The bourgeoisie required a world of free, unhampered opportunity. It
must needs abhor the injustices of decaying feudalism, and aspire to
a world in which men would be free and equal--a world of
self-dependence, laissez-faire, unrestricted individual enterprise.
Forty years from 1776 brings us down to 1816, with all the world's
eyes turned upon the fallen Napoleon.
[The Byronic mood] is certainly a mood vastly different from the
glorious Utopianism of the eighteenth century. It is a kind of
romantic despair. And in 1816, at the beginning of the nineteenth
century, it expressed for the intelligent young people of Europe
their deepest feelings about the world in which they lived.
We find men fleeing by choice into some imaginative refuge from their
fellows--seeking with morbid fondness those far and solitary peaks,
glaciers, caverns, seas, deserts, which constitute the favorite
milieu of early nineteenth-century poetry. Ocean and mountain and
desert are alone free from the visible taint of man's folly. In sheer
relief from the disgust or the horror with which the mind is
afflicted by the cities and the battlefields of civilization, it
turns to the rebellious and untamed purity of Nature, to all those
wild and lonely aspects of earth as yet undisfigured by the
impurities of man's spirit!
Rousseau believed that [humanity] could return to Nature. He was full
of confidence. Byron had no such hope.
"Life, liberty, and the pursuit of happiness..."
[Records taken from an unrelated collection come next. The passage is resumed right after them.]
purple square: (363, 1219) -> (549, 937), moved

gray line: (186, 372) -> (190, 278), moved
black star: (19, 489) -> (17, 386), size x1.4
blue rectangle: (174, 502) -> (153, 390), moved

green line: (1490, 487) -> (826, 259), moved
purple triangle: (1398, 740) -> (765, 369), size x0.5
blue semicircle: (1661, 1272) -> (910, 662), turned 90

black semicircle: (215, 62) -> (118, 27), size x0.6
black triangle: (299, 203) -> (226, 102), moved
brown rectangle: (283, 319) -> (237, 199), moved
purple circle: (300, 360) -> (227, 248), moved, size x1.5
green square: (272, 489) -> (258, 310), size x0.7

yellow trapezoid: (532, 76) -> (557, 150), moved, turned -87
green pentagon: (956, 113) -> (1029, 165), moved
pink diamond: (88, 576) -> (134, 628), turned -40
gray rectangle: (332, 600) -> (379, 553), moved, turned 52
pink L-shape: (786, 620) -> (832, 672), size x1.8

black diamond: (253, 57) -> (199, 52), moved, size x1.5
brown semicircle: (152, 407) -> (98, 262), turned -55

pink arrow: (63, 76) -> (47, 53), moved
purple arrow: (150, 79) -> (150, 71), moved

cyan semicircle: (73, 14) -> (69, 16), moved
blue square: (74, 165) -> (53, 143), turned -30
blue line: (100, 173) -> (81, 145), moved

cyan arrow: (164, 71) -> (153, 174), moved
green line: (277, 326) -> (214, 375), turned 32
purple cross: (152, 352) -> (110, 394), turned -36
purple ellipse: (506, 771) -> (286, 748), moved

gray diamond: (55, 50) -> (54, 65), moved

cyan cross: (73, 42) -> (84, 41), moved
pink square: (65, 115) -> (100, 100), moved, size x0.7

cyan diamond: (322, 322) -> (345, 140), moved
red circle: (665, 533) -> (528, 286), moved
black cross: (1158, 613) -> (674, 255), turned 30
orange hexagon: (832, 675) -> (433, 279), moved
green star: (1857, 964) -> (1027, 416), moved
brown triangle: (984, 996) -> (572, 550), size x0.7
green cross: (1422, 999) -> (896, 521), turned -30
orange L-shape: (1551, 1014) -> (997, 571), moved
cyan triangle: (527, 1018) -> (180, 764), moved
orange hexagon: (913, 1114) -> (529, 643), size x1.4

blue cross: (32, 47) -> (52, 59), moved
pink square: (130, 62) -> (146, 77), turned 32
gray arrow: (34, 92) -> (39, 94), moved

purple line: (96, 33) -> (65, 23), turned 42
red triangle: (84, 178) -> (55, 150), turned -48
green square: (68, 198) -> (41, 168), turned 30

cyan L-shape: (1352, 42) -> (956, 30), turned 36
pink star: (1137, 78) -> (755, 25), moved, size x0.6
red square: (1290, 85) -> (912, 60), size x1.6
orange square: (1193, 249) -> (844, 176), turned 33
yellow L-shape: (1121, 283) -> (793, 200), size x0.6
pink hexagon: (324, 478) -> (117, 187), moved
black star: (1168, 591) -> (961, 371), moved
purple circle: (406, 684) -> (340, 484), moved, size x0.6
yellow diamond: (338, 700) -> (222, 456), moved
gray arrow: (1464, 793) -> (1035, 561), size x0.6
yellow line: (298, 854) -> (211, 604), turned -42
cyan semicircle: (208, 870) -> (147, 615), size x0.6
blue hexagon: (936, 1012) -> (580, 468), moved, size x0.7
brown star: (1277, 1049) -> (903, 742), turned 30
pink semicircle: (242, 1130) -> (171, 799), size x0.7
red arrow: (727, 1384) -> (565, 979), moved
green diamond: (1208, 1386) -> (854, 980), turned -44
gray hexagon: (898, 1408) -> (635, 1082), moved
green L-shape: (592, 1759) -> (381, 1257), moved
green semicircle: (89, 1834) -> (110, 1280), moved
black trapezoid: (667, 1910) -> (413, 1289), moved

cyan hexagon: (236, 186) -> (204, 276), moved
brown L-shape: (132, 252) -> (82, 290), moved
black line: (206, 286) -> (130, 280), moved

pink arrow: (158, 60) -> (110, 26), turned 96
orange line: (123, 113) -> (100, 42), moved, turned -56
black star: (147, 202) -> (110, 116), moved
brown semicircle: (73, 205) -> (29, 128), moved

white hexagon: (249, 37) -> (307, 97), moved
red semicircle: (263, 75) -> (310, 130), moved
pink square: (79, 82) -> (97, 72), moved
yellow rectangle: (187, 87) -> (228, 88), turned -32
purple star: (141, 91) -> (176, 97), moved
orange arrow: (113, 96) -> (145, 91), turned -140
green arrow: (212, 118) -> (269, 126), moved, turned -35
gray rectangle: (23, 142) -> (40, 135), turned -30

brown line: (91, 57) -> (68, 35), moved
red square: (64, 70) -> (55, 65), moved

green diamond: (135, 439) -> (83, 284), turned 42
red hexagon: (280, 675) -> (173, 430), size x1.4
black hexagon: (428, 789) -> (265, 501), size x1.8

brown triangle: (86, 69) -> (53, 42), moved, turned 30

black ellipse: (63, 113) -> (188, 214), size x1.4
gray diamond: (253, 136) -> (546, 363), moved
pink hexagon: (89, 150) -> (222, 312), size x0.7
"Man marks the earth with ruin."
Between these two utterances, sufficiently characteristic of the
times in which they were written--one full of infinite promise and
the other full of shame and discouragement--some great disaster had
occurred. The Utopian promises of the eighteenth century had seemed
to prove false and vain; and Byronism was the immediate reaction to
this spiritual shock.
[People] had hoped for universal happiness. What they actually faced
was a continually increasing misery. The great discoveries of the
eighteenth century in the realm of physical science, which had been
intended to make man the master of things, were being supplemented by
new discoveries and inventions which tended more and more to make him
their slave. And the young enterprise of capitalism expressed itself
in the most merciless exploitation of its human victims, particularly
in England, where it also earliest began to justify itself in its
mercilessness by a new theory of economics. "All men are created free
and equal" became more frankly: "Each man for himself and the devil
take the hindmost."
To leave England became the typically English thing for English poets
to do. They left England because they could not live in England; and
they could not live in England because England was the foremost
capitalist country on earth. That is why they went to Italy, and in
particular to Florence, which was simply a lovely relic of medieval
antiquity. They had, in fact, left England in the effort to escape
from capitalism; and they had turned--not to the future, for they
were without hope--but to the past.
Tennyson and Browning had the centers of their spiritual orbits set
in the medieval world; and though they swung out occasionally into
sight of the realities of their own time, yet they were always drawn
back into times of King Arthur and Count Gismond, where they
instinctively preferred to dwell.
Dickens and Thackeray preached against preaching. The people in their
pages who have theories are either hypocrites or fools. "Kindliness
and tolerance are worth all the creeds in the world." Such is the
substance of their criticism. They had taken the precaution to put
the public off its guard. They too hated contemporary England; but
they criticized it emotionally, not intellectually. Instead of
theories, they provided floods of comedy and pathos. They made people
laugh and cry who did not want to think.
Both Dickens and Thackeray had begun their literary careers as
humorists--they had learned the art of giving the public what it
wanted. And what it wanted most of all was to forget its own
troubles.
[Carlyle], like the poets, was disgusted with the modern world; and
like them he had turned back to the medieval world for solace. He saw
there a social scheme which satisfied him, in its contrast to the
chaos of modern industrialism--a system of class duties and class
privileges so beautiful in its perfection that he solemnly proposed
it, in all seriousness, as a solution of latter-day problems.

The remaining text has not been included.